◆ TASK OBJECTIVE
For the word "power", search the records and show each line in which it occurs.

◆ TASK MATERIAL

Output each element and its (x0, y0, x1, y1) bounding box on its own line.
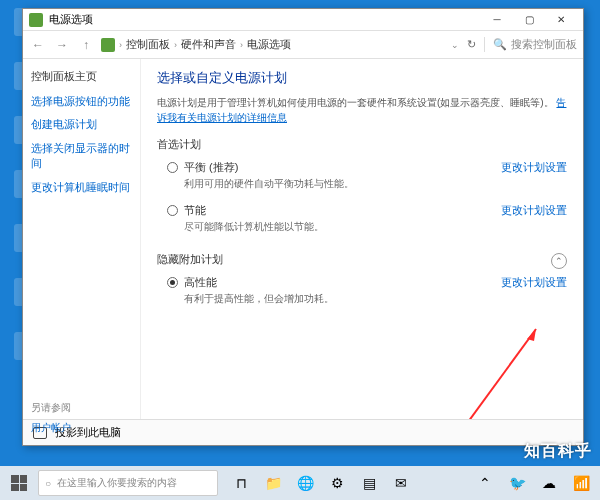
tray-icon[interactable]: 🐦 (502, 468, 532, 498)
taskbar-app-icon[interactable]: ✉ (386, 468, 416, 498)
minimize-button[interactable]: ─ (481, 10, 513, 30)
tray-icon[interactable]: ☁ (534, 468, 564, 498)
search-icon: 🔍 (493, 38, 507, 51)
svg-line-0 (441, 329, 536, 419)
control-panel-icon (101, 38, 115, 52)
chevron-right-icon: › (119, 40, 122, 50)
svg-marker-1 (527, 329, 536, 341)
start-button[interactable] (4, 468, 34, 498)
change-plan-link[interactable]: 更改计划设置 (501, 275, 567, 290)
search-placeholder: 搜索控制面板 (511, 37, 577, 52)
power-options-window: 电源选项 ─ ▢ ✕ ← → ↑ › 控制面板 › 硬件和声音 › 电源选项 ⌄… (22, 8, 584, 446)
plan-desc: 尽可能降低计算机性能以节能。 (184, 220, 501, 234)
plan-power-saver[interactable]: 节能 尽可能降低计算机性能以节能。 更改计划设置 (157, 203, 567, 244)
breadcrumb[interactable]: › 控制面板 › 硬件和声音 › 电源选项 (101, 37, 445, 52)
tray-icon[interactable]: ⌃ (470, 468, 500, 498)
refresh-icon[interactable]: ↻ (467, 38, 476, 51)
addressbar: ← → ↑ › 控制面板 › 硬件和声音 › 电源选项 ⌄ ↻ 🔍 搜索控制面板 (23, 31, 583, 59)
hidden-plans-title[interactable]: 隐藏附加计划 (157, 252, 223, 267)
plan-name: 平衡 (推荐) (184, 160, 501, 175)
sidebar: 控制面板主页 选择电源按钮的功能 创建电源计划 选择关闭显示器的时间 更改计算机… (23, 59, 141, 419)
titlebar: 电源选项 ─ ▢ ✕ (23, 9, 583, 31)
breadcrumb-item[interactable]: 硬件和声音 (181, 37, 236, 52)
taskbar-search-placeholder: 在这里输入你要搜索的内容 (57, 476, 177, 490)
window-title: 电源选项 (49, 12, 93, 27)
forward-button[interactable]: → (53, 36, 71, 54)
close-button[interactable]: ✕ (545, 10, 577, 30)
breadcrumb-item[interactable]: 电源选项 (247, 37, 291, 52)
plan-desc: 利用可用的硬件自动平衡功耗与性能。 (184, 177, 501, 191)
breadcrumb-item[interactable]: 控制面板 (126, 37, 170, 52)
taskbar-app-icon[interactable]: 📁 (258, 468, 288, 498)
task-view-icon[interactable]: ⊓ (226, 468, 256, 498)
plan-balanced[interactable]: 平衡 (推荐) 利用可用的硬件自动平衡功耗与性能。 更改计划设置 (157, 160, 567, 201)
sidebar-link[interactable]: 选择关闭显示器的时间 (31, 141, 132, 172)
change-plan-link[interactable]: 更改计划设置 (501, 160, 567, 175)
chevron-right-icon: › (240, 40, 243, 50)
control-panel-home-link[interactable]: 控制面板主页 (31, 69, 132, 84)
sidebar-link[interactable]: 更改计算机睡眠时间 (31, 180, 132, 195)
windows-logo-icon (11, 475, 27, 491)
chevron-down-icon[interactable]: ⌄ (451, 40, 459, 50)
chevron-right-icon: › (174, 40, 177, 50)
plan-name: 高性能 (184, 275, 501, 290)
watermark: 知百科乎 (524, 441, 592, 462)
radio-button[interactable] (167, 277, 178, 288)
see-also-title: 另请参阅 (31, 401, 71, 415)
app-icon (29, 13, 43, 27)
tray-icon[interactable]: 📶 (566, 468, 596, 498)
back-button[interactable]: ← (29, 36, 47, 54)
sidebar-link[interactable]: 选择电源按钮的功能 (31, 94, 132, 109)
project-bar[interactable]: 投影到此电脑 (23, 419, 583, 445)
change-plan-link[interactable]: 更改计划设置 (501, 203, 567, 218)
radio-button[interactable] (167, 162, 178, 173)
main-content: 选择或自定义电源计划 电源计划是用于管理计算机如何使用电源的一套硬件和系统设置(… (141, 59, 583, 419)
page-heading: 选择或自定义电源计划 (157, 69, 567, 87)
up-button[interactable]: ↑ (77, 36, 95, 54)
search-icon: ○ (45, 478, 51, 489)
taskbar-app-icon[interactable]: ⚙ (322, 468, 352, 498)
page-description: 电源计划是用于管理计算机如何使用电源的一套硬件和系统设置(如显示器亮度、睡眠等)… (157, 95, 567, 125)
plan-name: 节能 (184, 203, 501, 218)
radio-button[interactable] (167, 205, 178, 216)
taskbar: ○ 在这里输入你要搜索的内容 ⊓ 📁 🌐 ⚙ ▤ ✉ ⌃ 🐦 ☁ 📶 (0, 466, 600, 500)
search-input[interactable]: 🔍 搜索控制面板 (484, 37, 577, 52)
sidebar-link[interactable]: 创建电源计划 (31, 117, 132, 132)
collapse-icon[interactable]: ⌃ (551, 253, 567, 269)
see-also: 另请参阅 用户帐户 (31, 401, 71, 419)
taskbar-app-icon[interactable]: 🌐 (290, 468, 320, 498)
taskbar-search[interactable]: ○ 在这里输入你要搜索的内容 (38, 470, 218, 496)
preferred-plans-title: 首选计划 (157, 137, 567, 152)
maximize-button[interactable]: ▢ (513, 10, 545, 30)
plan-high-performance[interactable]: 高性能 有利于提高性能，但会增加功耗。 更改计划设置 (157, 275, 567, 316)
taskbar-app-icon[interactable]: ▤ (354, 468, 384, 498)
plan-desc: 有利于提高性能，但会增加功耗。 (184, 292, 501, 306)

...

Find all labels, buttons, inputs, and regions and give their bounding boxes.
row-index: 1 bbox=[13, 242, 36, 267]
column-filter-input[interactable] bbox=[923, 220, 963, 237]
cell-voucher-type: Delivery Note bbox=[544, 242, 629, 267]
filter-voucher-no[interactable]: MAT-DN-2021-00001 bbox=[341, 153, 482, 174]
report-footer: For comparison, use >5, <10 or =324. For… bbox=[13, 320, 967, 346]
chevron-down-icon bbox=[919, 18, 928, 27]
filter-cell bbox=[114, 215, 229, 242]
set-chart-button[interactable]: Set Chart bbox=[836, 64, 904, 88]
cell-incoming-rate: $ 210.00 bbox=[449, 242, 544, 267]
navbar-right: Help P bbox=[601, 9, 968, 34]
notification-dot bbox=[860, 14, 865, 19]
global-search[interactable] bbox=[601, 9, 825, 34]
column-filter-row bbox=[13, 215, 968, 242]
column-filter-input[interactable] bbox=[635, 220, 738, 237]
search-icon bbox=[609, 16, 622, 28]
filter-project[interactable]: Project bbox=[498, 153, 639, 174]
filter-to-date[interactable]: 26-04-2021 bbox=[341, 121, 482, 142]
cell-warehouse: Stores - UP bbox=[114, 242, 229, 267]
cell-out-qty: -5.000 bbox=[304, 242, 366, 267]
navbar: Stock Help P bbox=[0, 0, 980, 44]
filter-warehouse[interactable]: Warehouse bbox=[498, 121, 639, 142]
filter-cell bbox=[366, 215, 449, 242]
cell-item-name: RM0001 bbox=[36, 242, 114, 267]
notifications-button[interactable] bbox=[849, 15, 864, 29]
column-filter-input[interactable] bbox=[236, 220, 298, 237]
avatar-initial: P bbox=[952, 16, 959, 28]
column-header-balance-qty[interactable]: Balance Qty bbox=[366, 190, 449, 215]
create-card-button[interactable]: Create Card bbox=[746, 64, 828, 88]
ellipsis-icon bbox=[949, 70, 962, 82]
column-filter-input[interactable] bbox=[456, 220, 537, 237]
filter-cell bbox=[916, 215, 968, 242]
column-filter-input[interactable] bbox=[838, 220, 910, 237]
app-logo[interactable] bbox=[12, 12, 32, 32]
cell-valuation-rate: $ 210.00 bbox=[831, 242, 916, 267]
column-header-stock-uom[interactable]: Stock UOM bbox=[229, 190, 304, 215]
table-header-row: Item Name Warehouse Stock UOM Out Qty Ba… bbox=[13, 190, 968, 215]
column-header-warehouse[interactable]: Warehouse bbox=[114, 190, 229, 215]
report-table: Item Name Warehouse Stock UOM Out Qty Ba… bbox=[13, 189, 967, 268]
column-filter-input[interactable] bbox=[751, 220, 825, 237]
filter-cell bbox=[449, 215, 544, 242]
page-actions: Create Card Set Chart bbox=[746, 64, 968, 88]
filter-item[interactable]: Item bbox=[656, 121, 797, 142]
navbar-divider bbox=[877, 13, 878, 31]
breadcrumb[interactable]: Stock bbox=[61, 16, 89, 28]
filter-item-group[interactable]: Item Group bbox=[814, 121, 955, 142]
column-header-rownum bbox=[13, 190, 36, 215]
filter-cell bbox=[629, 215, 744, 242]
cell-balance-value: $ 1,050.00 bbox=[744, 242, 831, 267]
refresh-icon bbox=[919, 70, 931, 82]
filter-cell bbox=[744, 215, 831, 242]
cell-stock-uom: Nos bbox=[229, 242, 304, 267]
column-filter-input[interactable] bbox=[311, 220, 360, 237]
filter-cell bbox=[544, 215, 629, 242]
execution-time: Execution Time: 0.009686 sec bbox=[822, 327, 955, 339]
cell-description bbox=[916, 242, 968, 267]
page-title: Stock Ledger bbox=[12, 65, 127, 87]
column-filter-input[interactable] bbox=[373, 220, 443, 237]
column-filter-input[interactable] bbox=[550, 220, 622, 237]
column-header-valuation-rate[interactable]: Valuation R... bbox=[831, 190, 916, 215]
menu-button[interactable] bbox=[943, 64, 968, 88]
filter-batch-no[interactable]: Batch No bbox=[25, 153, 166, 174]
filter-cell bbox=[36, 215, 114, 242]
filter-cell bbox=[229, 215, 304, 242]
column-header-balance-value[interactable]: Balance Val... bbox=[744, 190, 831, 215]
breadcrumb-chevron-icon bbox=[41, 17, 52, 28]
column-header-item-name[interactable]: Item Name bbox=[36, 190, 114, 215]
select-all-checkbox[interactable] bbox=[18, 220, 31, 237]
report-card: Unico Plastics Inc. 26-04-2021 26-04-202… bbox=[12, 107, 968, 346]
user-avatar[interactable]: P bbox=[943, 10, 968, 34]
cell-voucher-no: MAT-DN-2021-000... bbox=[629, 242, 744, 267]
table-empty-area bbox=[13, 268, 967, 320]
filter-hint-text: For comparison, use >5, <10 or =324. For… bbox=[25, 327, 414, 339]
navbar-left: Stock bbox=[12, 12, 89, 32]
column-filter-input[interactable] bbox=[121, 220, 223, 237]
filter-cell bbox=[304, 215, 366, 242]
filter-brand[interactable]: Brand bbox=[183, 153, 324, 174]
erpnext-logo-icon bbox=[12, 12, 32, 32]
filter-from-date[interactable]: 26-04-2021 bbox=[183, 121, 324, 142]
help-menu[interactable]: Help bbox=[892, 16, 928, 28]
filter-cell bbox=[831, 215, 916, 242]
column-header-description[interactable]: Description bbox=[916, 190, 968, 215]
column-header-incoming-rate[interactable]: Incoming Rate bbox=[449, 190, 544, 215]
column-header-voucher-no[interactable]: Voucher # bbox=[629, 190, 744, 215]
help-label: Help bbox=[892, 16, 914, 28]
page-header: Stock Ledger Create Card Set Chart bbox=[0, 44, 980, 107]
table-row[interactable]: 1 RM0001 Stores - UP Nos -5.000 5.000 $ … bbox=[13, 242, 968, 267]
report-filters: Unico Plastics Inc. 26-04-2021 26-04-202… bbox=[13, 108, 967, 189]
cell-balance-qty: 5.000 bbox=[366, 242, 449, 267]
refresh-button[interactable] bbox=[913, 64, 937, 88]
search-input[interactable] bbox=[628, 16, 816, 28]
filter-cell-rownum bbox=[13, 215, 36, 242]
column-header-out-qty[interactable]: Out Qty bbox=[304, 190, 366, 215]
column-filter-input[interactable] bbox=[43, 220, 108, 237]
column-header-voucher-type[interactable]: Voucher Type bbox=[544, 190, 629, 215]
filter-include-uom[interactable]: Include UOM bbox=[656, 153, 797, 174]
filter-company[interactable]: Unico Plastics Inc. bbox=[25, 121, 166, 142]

==

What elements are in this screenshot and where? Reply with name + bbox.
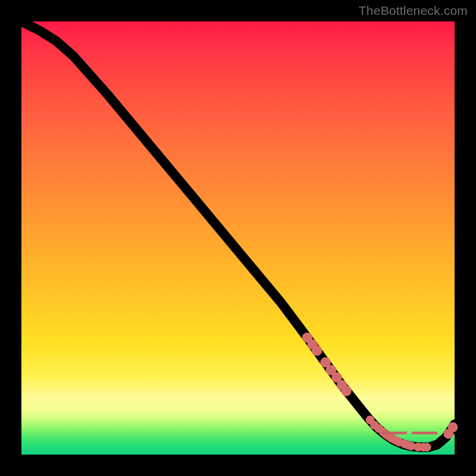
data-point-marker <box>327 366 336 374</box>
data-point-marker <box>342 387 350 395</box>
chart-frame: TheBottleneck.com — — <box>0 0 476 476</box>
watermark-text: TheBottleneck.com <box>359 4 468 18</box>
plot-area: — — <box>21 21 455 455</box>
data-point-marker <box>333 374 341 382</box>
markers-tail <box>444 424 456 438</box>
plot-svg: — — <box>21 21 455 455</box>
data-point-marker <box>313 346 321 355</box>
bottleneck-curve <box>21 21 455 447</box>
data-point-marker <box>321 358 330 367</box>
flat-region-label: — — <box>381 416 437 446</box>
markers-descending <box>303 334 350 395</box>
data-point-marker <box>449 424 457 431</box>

◆ RESULT OF THIS TASK
power-options-window: 电源选项 ─ ▢ ✕ ← → ↑ › 控制面板 › 硬件和声音 › 电源选项 ⌄… (22, 8, 584, 446)
plan-power-saver[interactable]: 节能 尽可能降低计算机性能以节能。 更改计划设置 (157, 203, 567, 244)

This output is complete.